We investigated the geological and morphological evolution of the central area of the Garrotxa Volcanic Field and determined the relationship between eruptive styles and volcano distribution through time within the central Garrotxa tectonic depression.

The main outcomes of this study can be summarised as follows:

  • Each recognised synthem bounded by major unconformities (S1) comprises the primary products of volcanic activity and their syn-eruptive reworked deposits (Eruptive Units) and of products of erosion and re-deposition processes (Epiclastic Units). The time period separating eruptive and syn-eruptive deposition from the widespread erosion and deposition of epiclastic material is represented by the S2 unconformity surfaces.
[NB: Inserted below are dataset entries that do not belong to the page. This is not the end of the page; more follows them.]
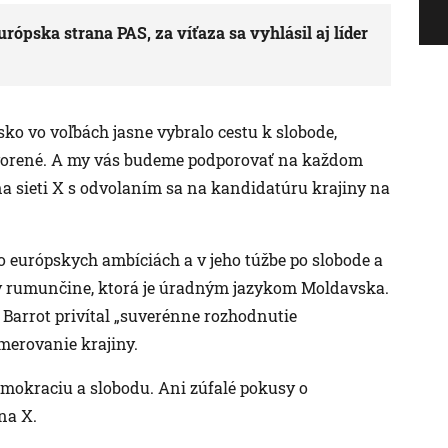
ópska strana PAS, za víťaza sa vyhlásil aj líder
ko vo voľbách jasne vybralo cestu k slobode,
tvorené. A my vás budeme podporovať na každom
na sieti X s odvolaním sa na kandidatúru krajiny na
o európskych ambíciách a v jeho túžbe po slobode a
 v rumunčine, ktorá je úradným jazykom Moldavska.
Barrot privítal „suverénne rozhodnutie
merovanie krajiny.
demokraciu a slobodu. Ani zúfalé pokusy o
na X.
The quiescence between two eruptive units is represented in the GVF stratigraphic record by the unconformities produced by erosion or by the sedimentary (epiclastic) deposits, bounded at the bottom and at the top by S2 and S1 unconformities, respectively. The eruptive units represent the products of one or more eruptions clustered in time separated by time-breaks long enough to produce significant unconformities (S3 surfaces).

  • The morphology and alignments of cinder cones in the studied area suggest that feeder dykes followed the orientation of local structural features formed in response to the active stress tensor which characterises the strike-slip tectonic regime active in the NEVP since the Pliocene–Pleistocene.

  • The facies characteristics and distribution of deposits shows that migration of volcanism toward the centre of the basin coincided with a trend of increasing explosivity through time. Phreatomagmatism occurred without a specific geographic correlation and independently from the permeability characteristics of the aquifer underlying the eruptive centres.

  • Given the small average volume of products emitted during each eruptive cluster and the long quiescence between them (15 and 115 kyr), the GVF can be classified as a low output rate/small differential stress volcanic field.

  • The use of the UBSU stratigraphy in volcanic terrains is confirmed as a powerful tool for unravelling the spatial and temporal evolution of volcanic systems. In particular, the versatility of this methodology based on the recognition of surfaces with relative hierarchy allows its application to volcanic areas of different geographic extents. Use of UBSU is particularly effective for basaltic monogenetic volcanic fields in which the homogeneous chemical composition of deposits makes the use of petro-chemical mapping criteria ineffective.

  • In the absence of tephra layers suitable for establishing a tephrostratigraphic framework, correlation of widely extended unconformity surfaces made possible the stratigraphic correlation between widely spaced and low-output rate volcanic centres in this volcanic field.